A YIN, unconscious, chthonic, undifferentiated, instinctive. Symbols:

ocean, lake, water, earth, cavern, crater, animals, Great Mother, motor

car, etc.

B PAST, archetypal, regressive. Symbols: awkward situation, family, old

man, wise man, medicine man, old animus, saint, Mary, initiates,

animals, etc.

C YANG, conscious, spiritual, divine. Symbols: thought, idea, voice, bird,

sky, Holy Ghost; sun, stars; God, animus, psychopompos, eternal city,

mountain.

D FUTURE, new way, progression. Symbols: new idea; hunch, voice, direction,

light, birds, star,jewel, child, young animus, young animals, new

objects.

Mr. Baumann: I tried to find a rhythm going through the visions.

I started with a line going down to the Yin (A) or the unconscious, and then up

again to a certain point, about on this center line (B), then continuing on

to the Yang ( C), where it comes down to the same point (D) and starts again.

That is the up and down rhythm.

Now out of the Yin, the unconscious, comes something like an archetype which represents the past, or just a going back.

In the case of our patient I have put Eros in the Yin, and above is consciousness, or Logos.

This is the point where the line passes through an archetype (B).

When she has reached the highest point she is in Logos, and there is the white city, or a psychopompos, a new animus, who gives her an idea or a suggestion, or shows her a new way.

Of course the interpretation of the symbols is quite different, one should not stick too

literally to one meaning; sometimes the serpent leads down to a cave, for

instance, and another time it shows a new way up; the principle is the

important point. Dr. Jung has asked me to try to make the last vision fit into

this plan and according to my idea it works this way:

You remember the water is rushing from the rock ( 1) and flowing down a hillside.

The water means the unconscious and the water is going down to the ocean (2) or a valley or any deep place.

Dr. Jung: The text says: “I stood under the stream of water which issued

from the rock and was afraid lest I also would perish.” She is completely

under the water.

Mr. Baumann: And in the stream oflife, in the foaming torrents, there

are a great many souls.

Dr. Jung: They would be just contents. The souls are caught like fishes,

and fishes are contents of the ocean, the unconscious.

Mr. Baumann: And coming into the stream of life is an awkward situation,

she might be caught there (3).

Dr. Jung: You mean the awkward situation is an archetype-like an

impasse or a narrow escape of some sort.

That would be true here.

It was a pretty awkward situation to be under the water in a very swift-flowing

river, but she says: “I stood firm and lifted up my face to the water which

was greatly refreshing.”

So she has passed the archetypal situation of being overcome.

It is all the same whether being overcome is due to the onslaught of an enemy, or of animals, or waves, or a dragon.

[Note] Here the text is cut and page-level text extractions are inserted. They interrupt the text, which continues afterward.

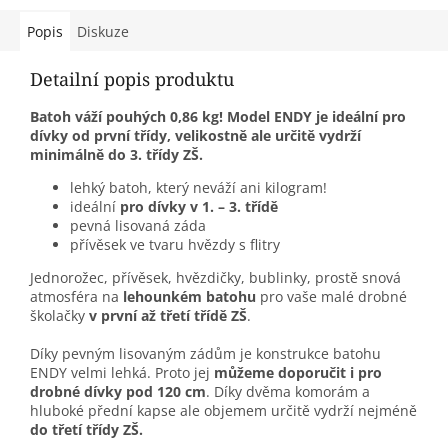
Popis
Diskuze
Detailní popis produktu
Batoh váží pouhých 0,86 kg! Model ENDY je ideální pro
dívky od první třídy, velikostně ale určitě vydrží
minimálně do 3. třídy ZŠ.
lehký batoh, který neváží ani kilogram!
ideální
pro dívky v 1. – 3. třídě
pevná lisovaná záda
přívěsek ve tvaru hvězdy s flitry
Jednorožec, přívěsek, hvězdičky, bublinky, prostě snová
atmosféra na
lehounkém batohu
pro vaše malé drobné
školačky
v první až třetí třídě ZŠ
.
Díky pevným lisovaným zádům je konstrukce batohu
ENDY velmi lehká. Proto jej
můžeme doporučit i pro
drobné dívky pod 120 cm
. Díky dvěma komorám a
hluboké přední kapse ale objemem určitě vydrží nejméně
do třetí třídy ZŠ.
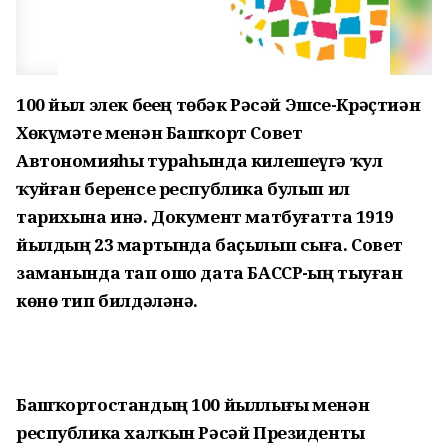
100 йыл элек беҙҙең төбәк Рәсәй Эшсе-Крәҫтиән
Хөкүмәте менән Башҡорт Совет
Автономияһы тураһында килешеүгә ҡул
ҡуйған беренсе республика булып ил
тарихына инә. Документ матбуғатта 1919
йылдың 23 мартында баҫылып сыға. Совет
заманында тап ошо дата БАССР-ҙың тыуған
көнө тип билдәләнә.
Башҡортостандың 100 йыл­лығы менән
республика халҡын Рәсәй Президенты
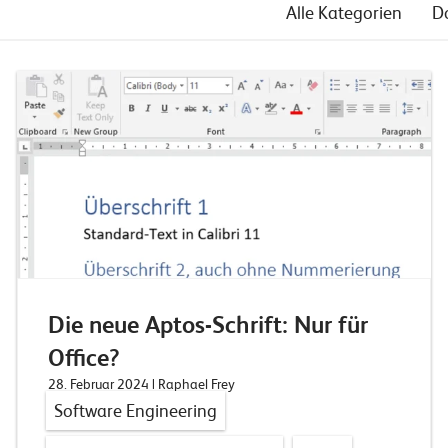
Alle Kategorien
D
Die neue Aptos-Schrift: Nur für
Office?
28. Februar 2024
| Raphael Frey
Software Engineering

Very often the dragon is simply the personification of a dangerous river, or an avalanche

falling down, and if one manages to stand firm and resist it, one

has overcome it and comes up again.

Mr. Baumann: The situation is overcome here by her lifting up her

face, meaning that she wants to see clearly (4), and by this process she

gets to the other bank of the river which is a new place, it is the future,

and there she finds new strength; she says flames of white light were

about her (5).

Dr. Jung: “I was filled with a new strength and about me played flames

of white light.”

It is the way out, or the new situation that comes from the archetype.

Mr. Baumann: Now we leave the Yang, we have to start again at the

same line, she is coming down to the dark jungle with the animals (6).

Dr. Jung: It is an impasse, dark woods in which one might easily be overcome, and many animals, but she emerges from the jungle.

Mr. Baumann: Then she comes to another archetypal situation, a Mithraic

cave (7).

Dr. Jung: The cave itself might be an awkward situation, perhaps the mouth of a dragon about to swallow her, but as it is a Mithraic cave it could also be a haven, it could be a temple, which means salvation.

Mr. Baumann: Now there is singing in the cave which is also archetypal, but she has a new idea about this archetype, she says: “Your faces are encrusted with blood” (8).

Dr. Jung: That is quite true, a new idea which rises from the archetypal situation.

Mr. Baumann: It is a new insight, a new knowledge. Then I got into trouble and I tried two ways. She is going to see old temples and of course that would be archetypal, but the old temples are deserted; usually there are priests and ceremonies in them, but that they are deserted might be a new situation. So I put the old temples, not on the archetypal point, but on the point of the future, a new idea (g).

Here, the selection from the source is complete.